Work to be completed: Show each line of the entries below in which the word "cohesive" appears.

(Dataset entries)
- Opening Delimiter -
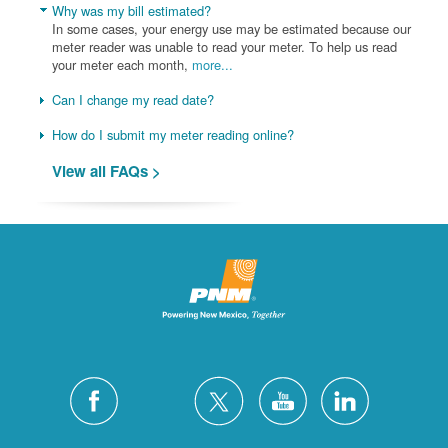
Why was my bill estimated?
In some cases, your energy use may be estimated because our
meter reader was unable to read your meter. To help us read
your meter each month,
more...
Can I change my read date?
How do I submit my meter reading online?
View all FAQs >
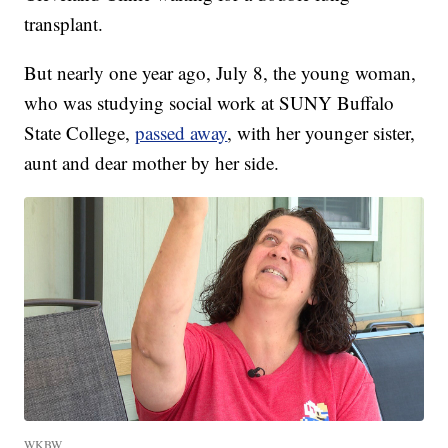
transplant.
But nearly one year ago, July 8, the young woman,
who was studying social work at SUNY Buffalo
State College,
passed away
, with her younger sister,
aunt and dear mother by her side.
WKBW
- Closing Delimiter -
- Opening Delimiter -
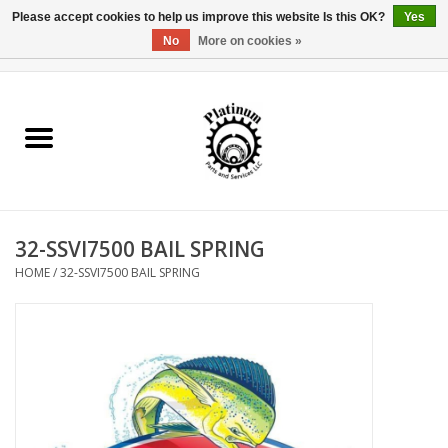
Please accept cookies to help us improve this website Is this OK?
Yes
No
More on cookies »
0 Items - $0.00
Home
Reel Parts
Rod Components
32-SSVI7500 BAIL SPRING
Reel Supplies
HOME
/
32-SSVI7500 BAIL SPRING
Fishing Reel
- Closing Delimiter -
- Opening Delimiter -
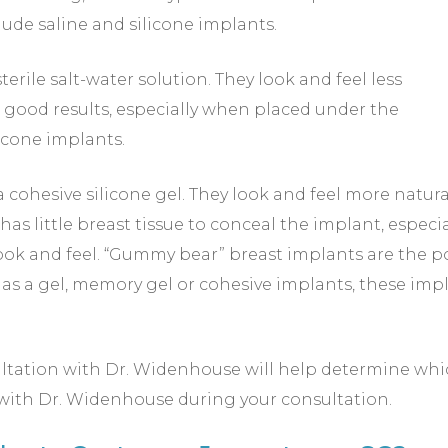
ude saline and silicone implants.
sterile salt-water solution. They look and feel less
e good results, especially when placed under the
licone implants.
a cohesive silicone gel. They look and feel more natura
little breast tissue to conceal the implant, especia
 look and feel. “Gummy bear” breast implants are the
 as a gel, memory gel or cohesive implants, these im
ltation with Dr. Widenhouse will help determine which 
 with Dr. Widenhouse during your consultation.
- Closing Delimiter -
Response to the exercise:
a cohesive silicone gel. They look and feel more natura
 as a gel, memory gel or cohesive implants, these im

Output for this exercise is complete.